A method of estimating from two aligned present-day DNA sequences their ancestral composition and subsequent rates of substitution, possibly different in the two lineages, corrected for multiple and parallel substitutions at the same site

Abstract

The course of evolutionary change in DNA sequences has been modeled as a Markov process. The Markov process was represented by discrete time matrix methods. The parameters of the Markov transition matrices were estimated by least-squares direct-search optimization of the fit of the calculated divergence matrix to that observed for two aligned sequences. The Markov process corrected for multiple and parallel substitutions of bases at the same site. The method avoided the incorrect assumption of all previously described methods that the divergence between two present-day sequences is twice the divergence of either from the common and unknown ancestral sequence. The three previous methods were shown to be equivalent.
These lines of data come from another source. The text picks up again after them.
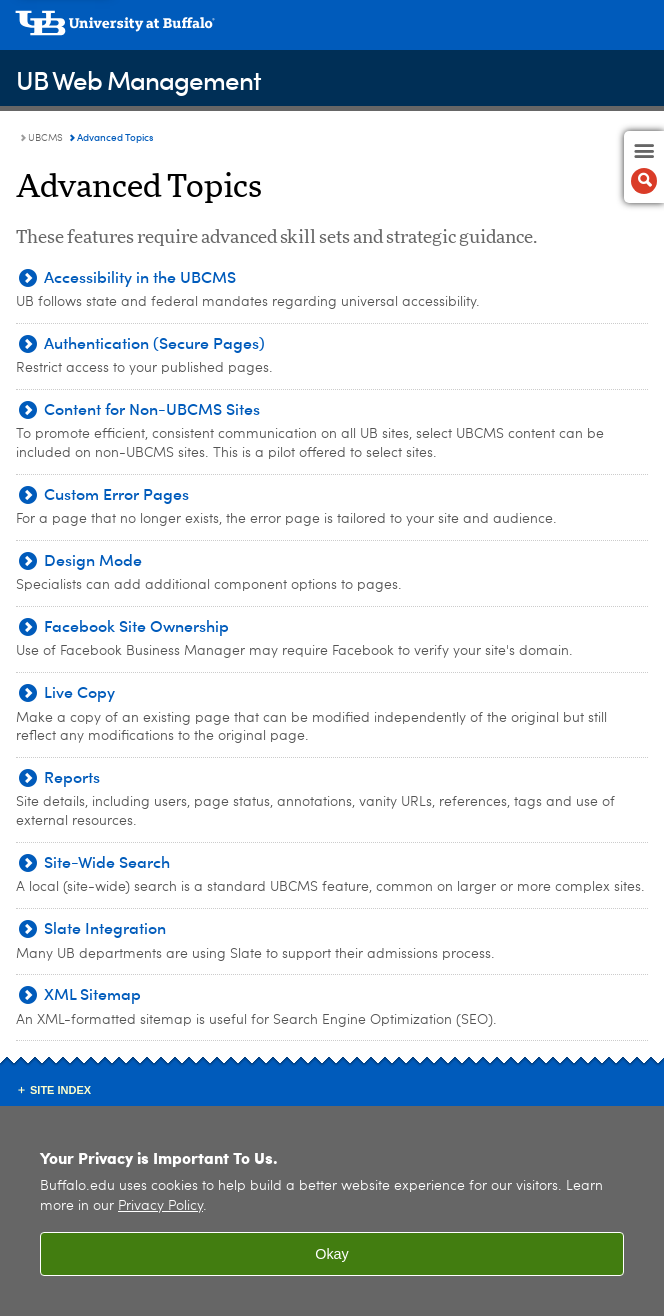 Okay (332, 1254)
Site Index (60, 1090)
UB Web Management (138, 79)
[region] (332, 1211)
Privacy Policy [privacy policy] (160, 1206)
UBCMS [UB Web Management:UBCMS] (45, 138) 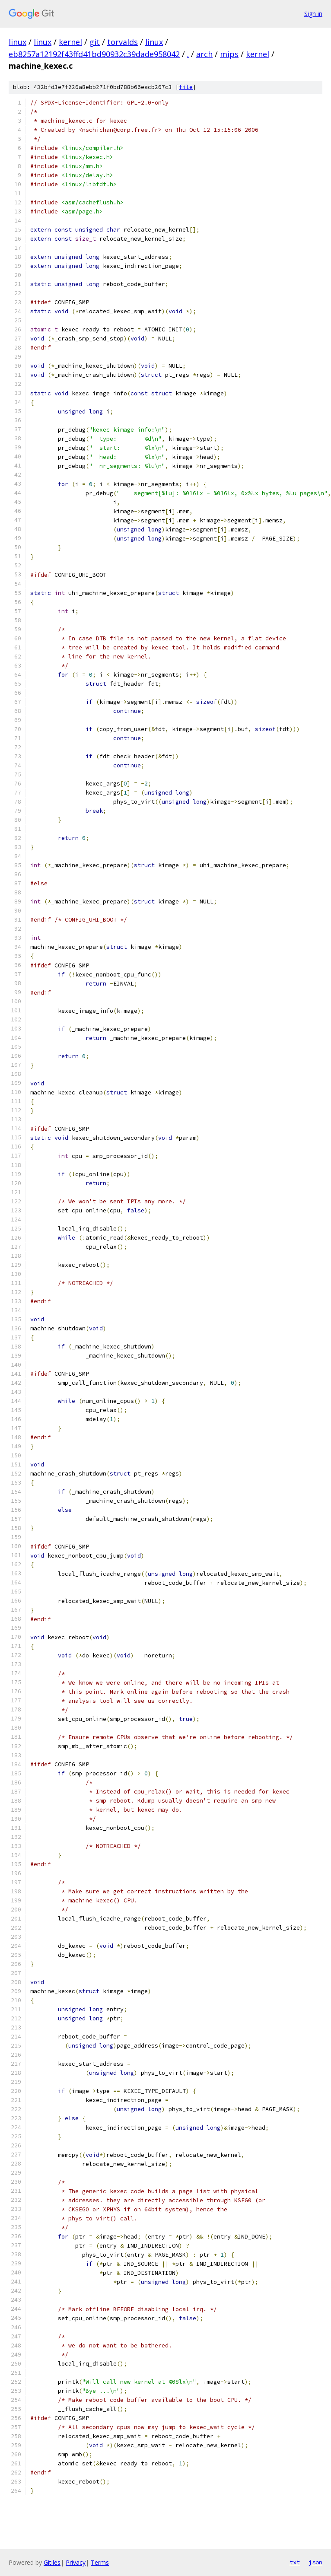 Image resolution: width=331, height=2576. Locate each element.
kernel (70, 42)
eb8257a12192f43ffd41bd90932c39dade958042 (94, 54)
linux (17, 42)
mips (229, 54)
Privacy (76, 2562)
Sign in (313, 14)
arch (204, 54)
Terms (100, 2562)
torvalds (122, 42)
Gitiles (52, 2562)
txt (295, 2562)
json (315, 2562)
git (94, 42)
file (186, 87) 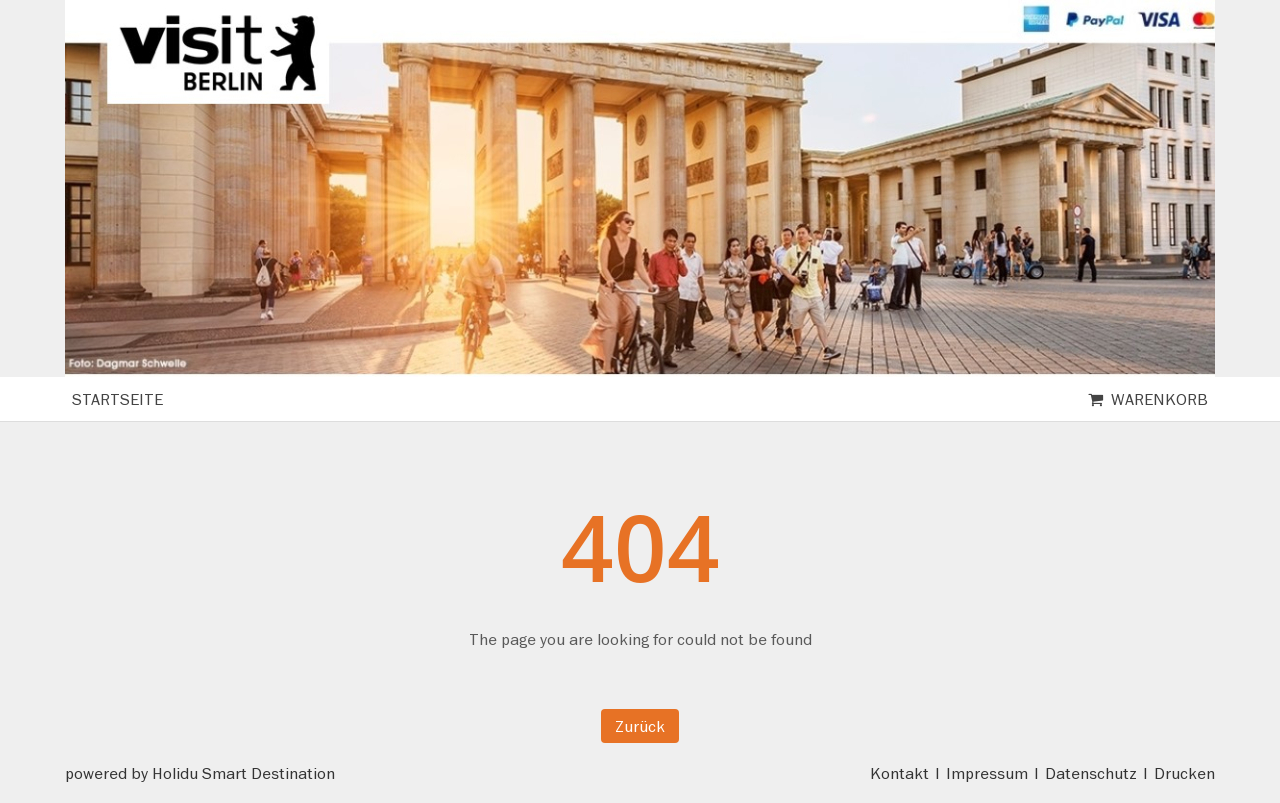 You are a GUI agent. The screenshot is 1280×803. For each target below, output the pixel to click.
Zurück (640, 726)
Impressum (987, 773)
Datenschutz (1091, 773)
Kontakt (899, 773)
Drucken (1184, 773) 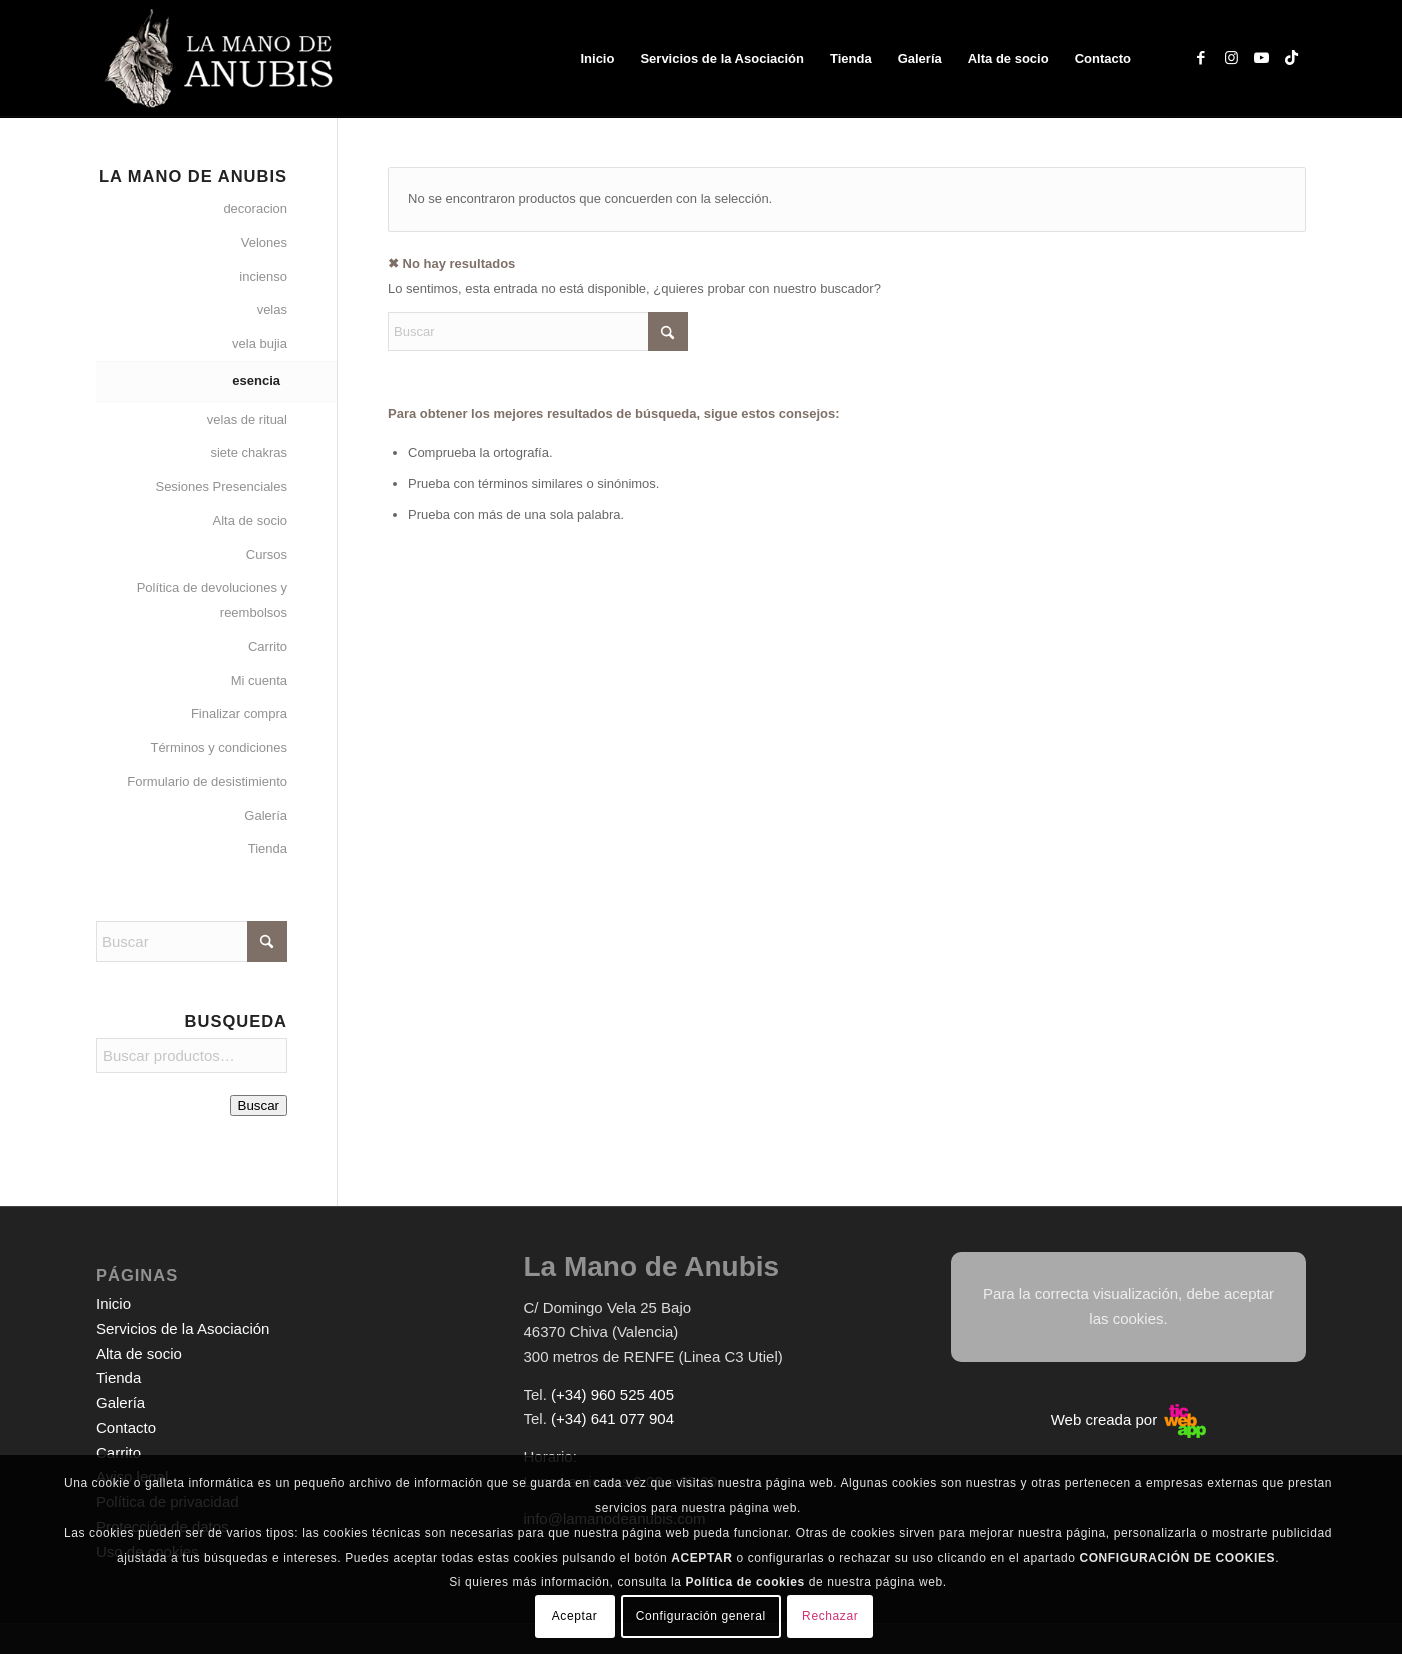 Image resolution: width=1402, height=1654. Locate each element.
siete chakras (248, 452)
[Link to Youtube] (1261, 58)
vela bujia (259, 343)
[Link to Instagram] (1231, 58)
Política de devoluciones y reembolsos (212, 600)
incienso (263, 276)
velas (272, 309)
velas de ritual (247, 419)
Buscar (258, 1105)
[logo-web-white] (222, 59)
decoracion (255, 208)
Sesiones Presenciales (221, 486)
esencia (256, 380)
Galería (265, 815)
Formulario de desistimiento (207, 781)
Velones (264, 242)
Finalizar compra (239, 713)
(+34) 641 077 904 (612, 1418)
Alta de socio (250, 520)
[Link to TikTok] (1291, 58)
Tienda (267, 848)
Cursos (266, 554)
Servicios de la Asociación (182, 1328)
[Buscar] (538, 331)
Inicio (113, 1303)
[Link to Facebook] (1201, 58)
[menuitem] (597, 59)
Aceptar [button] (575, 1616)
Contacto (126, 1427)
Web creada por (1129, 1419)
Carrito (267, 646)
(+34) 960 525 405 (612, 1394)
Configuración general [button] (701, 1616)
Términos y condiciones (218, 747)
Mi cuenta (259, 680)
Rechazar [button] (830, 1616) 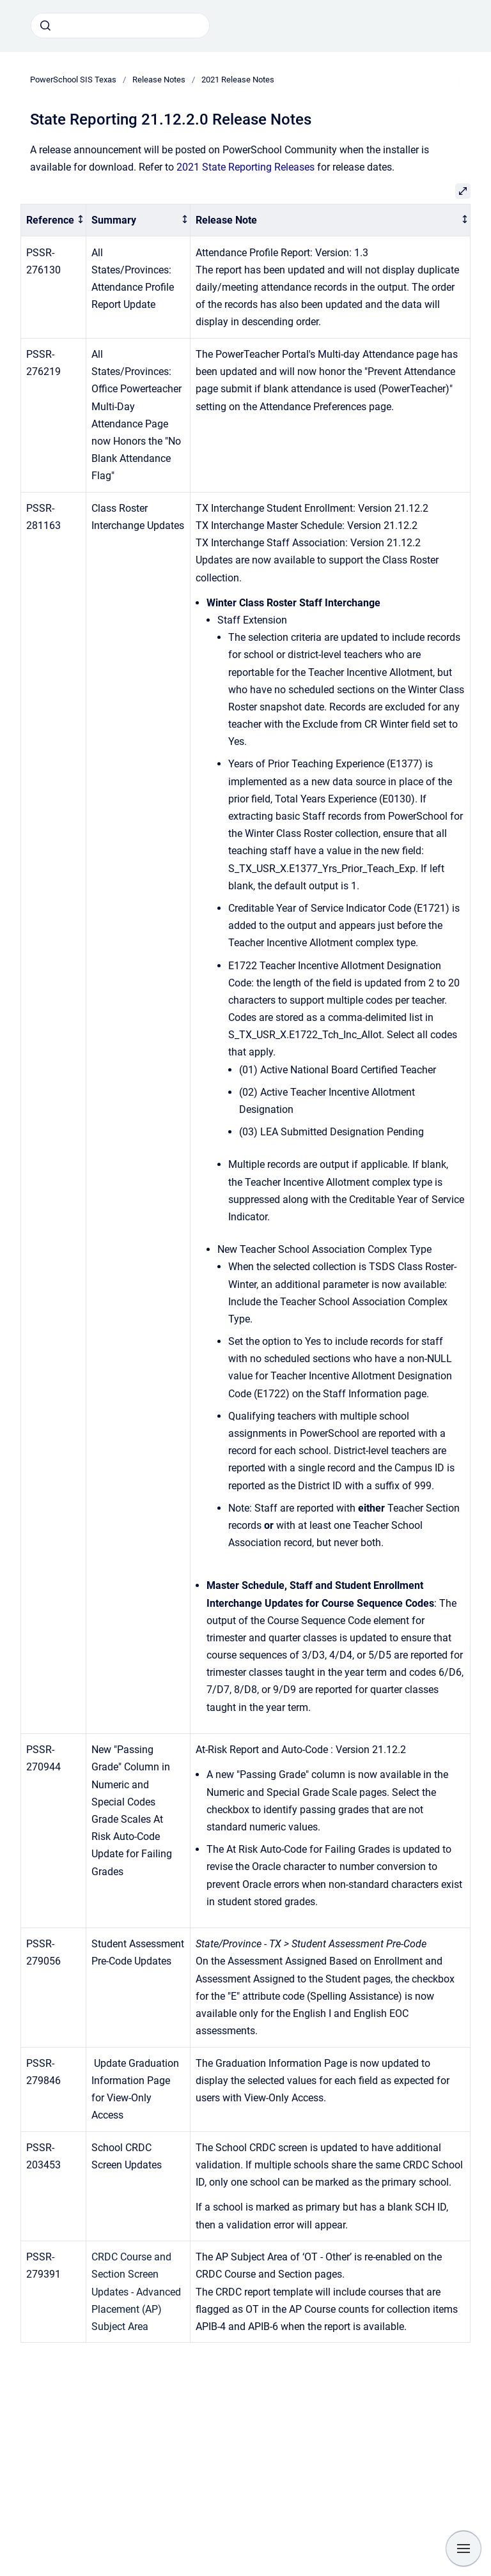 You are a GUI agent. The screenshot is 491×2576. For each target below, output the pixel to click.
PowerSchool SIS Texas (73, 79)
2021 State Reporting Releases (245, 167)
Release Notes (158, 79)
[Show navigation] (463, 2548)
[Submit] (45, 25)
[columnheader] (53, 220)
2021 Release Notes (237, 79)
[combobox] (120, 25) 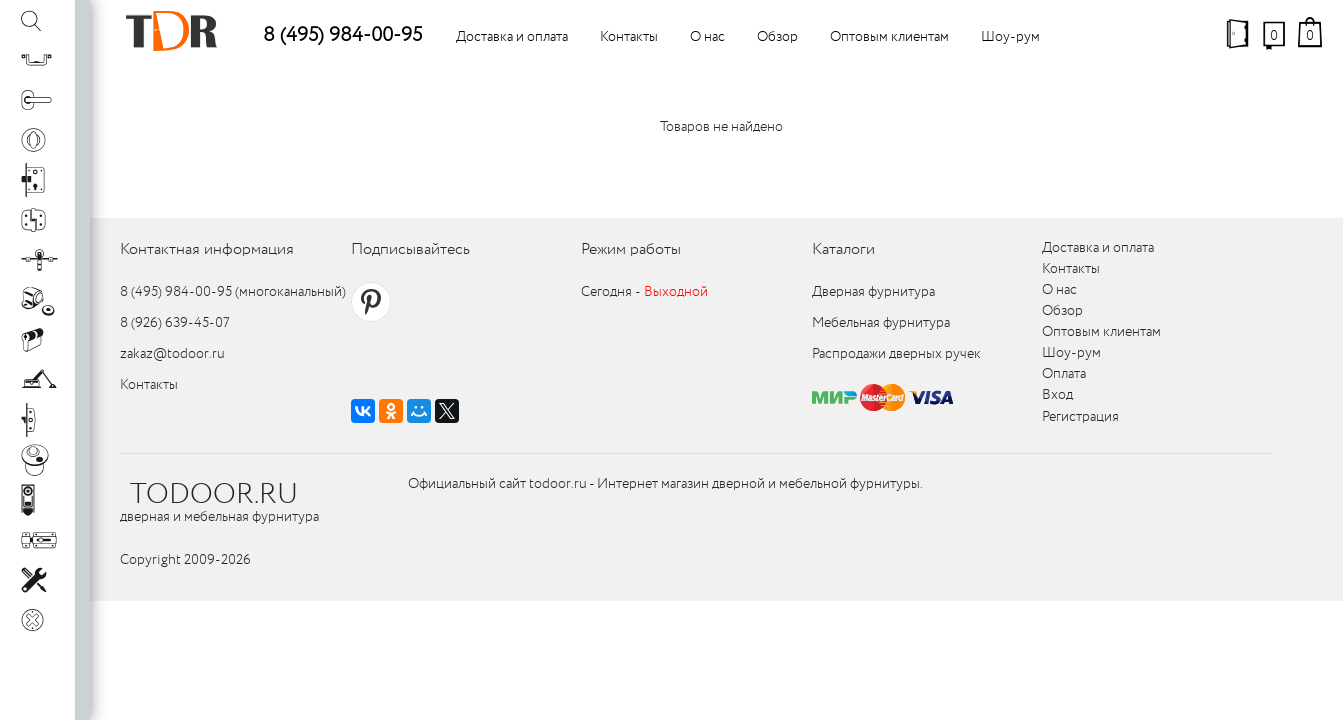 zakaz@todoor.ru (172, 354)
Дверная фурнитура (873, 292)
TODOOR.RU (214, 495)
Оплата (1064, 374)
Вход (1057, 395)
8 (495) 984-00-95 (342, 35)
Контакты (629, 37)
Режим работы (631, 249)
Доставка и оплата (512, 37)
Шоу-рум (1010, 37)
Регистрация (1080, 417)
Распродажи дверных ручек (896, 354)
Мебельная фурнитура (881, 323)
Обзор (777, 37)
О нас (707, 37)
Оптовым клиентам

The present method also avoided the undesirable assumptions that sequence composition has not changed with time and that the substitution rates in the two descendant lineages were the same. It permitted simultaneous estimation of ancestral sequence composition and, if applicable, of different substitution rates for the two descendant lineages, provided the total number of estimated parameters was less than 16. Properties of the Markov chain were discussed. It was proved for symmetric substitution matrices that all elements of the equilibrium divergence matrix equal 1/16, and that the total difference in the divergence matrix at epoch k equals the total change in the common substitution matrix at epoch 2k for all values of k. It was shown how to resolve an ambiguity in the assignment of two different substitution rates to the two descendant lineages when four or more similar sequences are available. The method was applied to the divergence matrix for codon site 3 for the mouse and rabbit beta-globins. This observed divergence matrix was significantly asymmetric and required at least two different substitution rates. This result could be achieved only by using different asymmetric substitution matrices for the two lineages.